Миссис Хендерсон не выглядела так, как будто верила мне. Совсем нет. И она имела полное право этого не делать.
— Ну, — облизнула губы языком миссис Хендерсон, и это действие возбудило ту дурацкую штуку в моих штанах, — я знаю, что дома все было сложно… по-другому, когда твоя бабушка умерла в начале этого года, и вам с мамой пришлось переехать и все такое. Поэтому… я просто хотела убедиться, что с тобой все в порядке.
Я беспорядочно забарабанил пальцами по лямке рюкзака при упоминании о бабушке, которая умерла от рака. О переезде из дома, в котором вырос, чтобы жить в отвратительном многоквартирном доме напротив железнодорожных путей. Миссис Хендерсон не упомянула о смерти Салли или о том, что мама потеряла еще несколько работ, но я предположил, что она и не должна была этого делать. Миссис Хендерсон не знала о таких вещах, а я определенно не говорил об этом. Но подумал об этом сейчас, добавив это к длинному списку душевных мук, которые я испытал с тех пор, как два года назад у дедушки на моих глазах случился сердечный приступ.

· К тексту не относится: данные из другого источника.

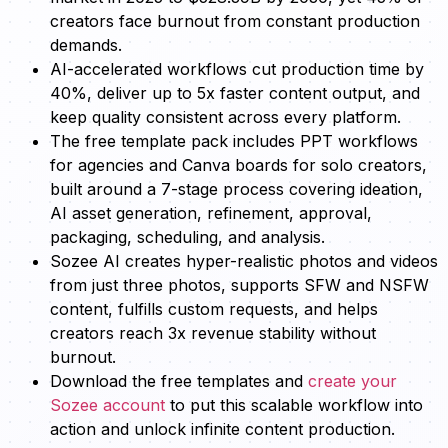
creators face burnout from constant production
demands.
AI-accelerated workflows cut production time by
40%, deliver up to 5x faster content output, and
keep quality consistent across every platform.
The free template pack includes PPT workflows
for agencies and Canva boards for solo creators,
built around a 7-stage process covering ideation,
AI asset generation, refinement, approval,
packaging, scheduling, and analysis.
Sozee AI creates hyper-realistic photos and videos
from just three photos, supports SFW and NSFW
content, fulfills custom requests, and helps
creators reach 3x revenue stability without
burnout.
Download the free templates and
create your
Sozee account
to put this scalable workflow into
action and unlock infinite content production.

Так что, нет, я не был в порядке. Далеко нет. Но не собирался говорить ей об этом в том случае, если мое состояние может привести ее к маме.
У мамы было достаточно проблем. Ей не нужно было, чтобы моя учительница была одной из них.
— Серьезно, я в порядке, — соврал я.
Она наклонила голову и сжала губы между зубами. Миссис Хендерсон была самой красивой учительницей, которая у меня когда-либо была. Я часто думал о ней, особенно по ночам и в душе. Но когда она вот так поджимала губы, та становилась похожей на Хранителя склепа. Я ухмыльнулся и сделал мысленную заметку рассказать об этом Билли.
— Ты бы сказал мне, если бы все было не в порядке, не так ли?
«Нет».
— Да, конечно.
Похоже, она мне не поверила, но все равно уступила, кивнув.
— Хорошо. Увидимся завтра.
Я поспешил к двери, радуясь, что меня отпустили, но миссис Хендерсон еще не закончила.
— О, и, Солджер?
Да ладно.
Я с шумом выдохнул свое волнение и оглянулся через плечо.
— А?
— Если тебе когда-нибудь понадобится перерыв, если ты не сможешь справиться с работой и тебе просто нужно будет сосредоточиться на себе и своем самочувствии, дай мне знать, и мы что-нибудь придумаем. Хорошо? Просто… просто дай мне знать.
Непреодолимое желание рассказать ей обо всем пронеслось сквозь меня, как поезда, проходящие через дорогу от нашей убогой квартирки. Наши глаза встретились, когда мучительная боль сдавила мою грудь, затрудняя дыхание, и я подумал, что, может быть, миссис Хендерсон сможет увидеть всю правду, которую я пытался скрыть за ложью. Надеялся, что она сможет. Надеялся, что миссис Хендерсон поможет и спасет меня любым доступным ей способом. Но она не помогла. Лишь грустно улыбнулась и пожелала мне спокойной ночи, а я отвернулся и поспешил по коридору, размышляя о том, насколько я был не в порядке.